La mañana amaneció más fría de lo habitual. Isabel bajó por la calle empedrada con la sensación persistente de estar siendo observada. El mensaje seguía ahí, grabado en su mente: “Estás más cerca de lo que crees.”

Al pasar por la plaza, notó que el buzón frente a la antigua librería tenía algo sobresaliendo. Un sobre sin nombre, de papel grueso y color marfil. Al principio pensó que era una casualidad, pero al acercarse vio su nombre, escrito con tinta negra y una caligrafía que no reconocía.

Miró alrededor. No había nadie. Solo el crujir de las ramas y el murmullo del mar a lo lejos.

Rasgó el sobre y encontró dentro una hoja pequeña, con una única frase:

“Donde las ruinas miran al mar.”

El corazón le dio un salto. Conocía ese lugar. Era una estructura derruida en el acantilado, a las afueras del pueblo, un antiguo fuerte olvidado.

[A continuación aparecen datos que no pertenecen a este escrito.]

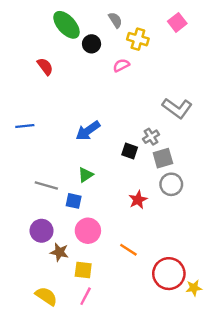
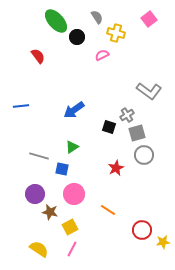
yellow square: (83, 270) -> (70, 227), turned -35
red circle: (169, 274) -> (142, 230), size x0.7

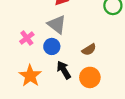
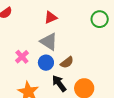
brown semicircle: (89, 50) -> (67, 62), moved

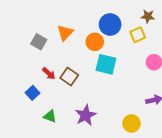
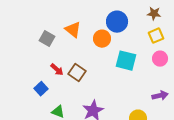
orange triangle: (65, 33) -> (73, 30), turned -36
yellow square: (138, 35) -> (156, 36), moved
cyan square: (106, 64) -> (126, 61), moved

Contra su instinto, caminó hacia allá.

Se detuvo a recoger su chaqueta antes de salir del casco urbano. El camino hacia el antiguo fuerte no era largo, pero sí solitario, flanqueado por arbustos secos y restos de muros que alguna vez contuvieron historias. A cada paso, las piedras sueltas crujían bajo sus sandalias, y el viento que subía desde el mar le azotaba el rostro con sal y presagio. Pasó junto a un olivo torcido y una señal oxidada que alguna vez debió advertir sobre derrumbes.

No se cruzó con nadie. Solo el murmullo de sus propios pensamientos y la idea persistente de que alguien la guiaba. O la empujaba.

El viento se volvió más cortante cuanto más se acercaba a las ruinas. El cielo parecía haberse encapotado de repente. Entre las piedras derruidas, algo brillaba. Isabel se agachó: una piedra lisa, cuidadosamente envuelta en una tela oscura, descansaba entre las ruinas como una ofrenda. Al desenvolverla, sus dedos reconocieron el peso antes de verla: otra pulsera. No una copia. Era como si ambas hubieran sido hechas por la misma mano, en el mismo instante. No estaba allí para asustarla. Estaba esperándola. Como si supiera que vendría

Entonces lo sintió. Una presencia. Un crujido de hojas detrás de ella.

—¿Quién está ahí? —preguntó con la voz temblorosa, pero firme.

Silencio.

Se giró. Nada.

Solo una figura distante, encapuchada, en la cima del camino. Inmóvil. Observándola.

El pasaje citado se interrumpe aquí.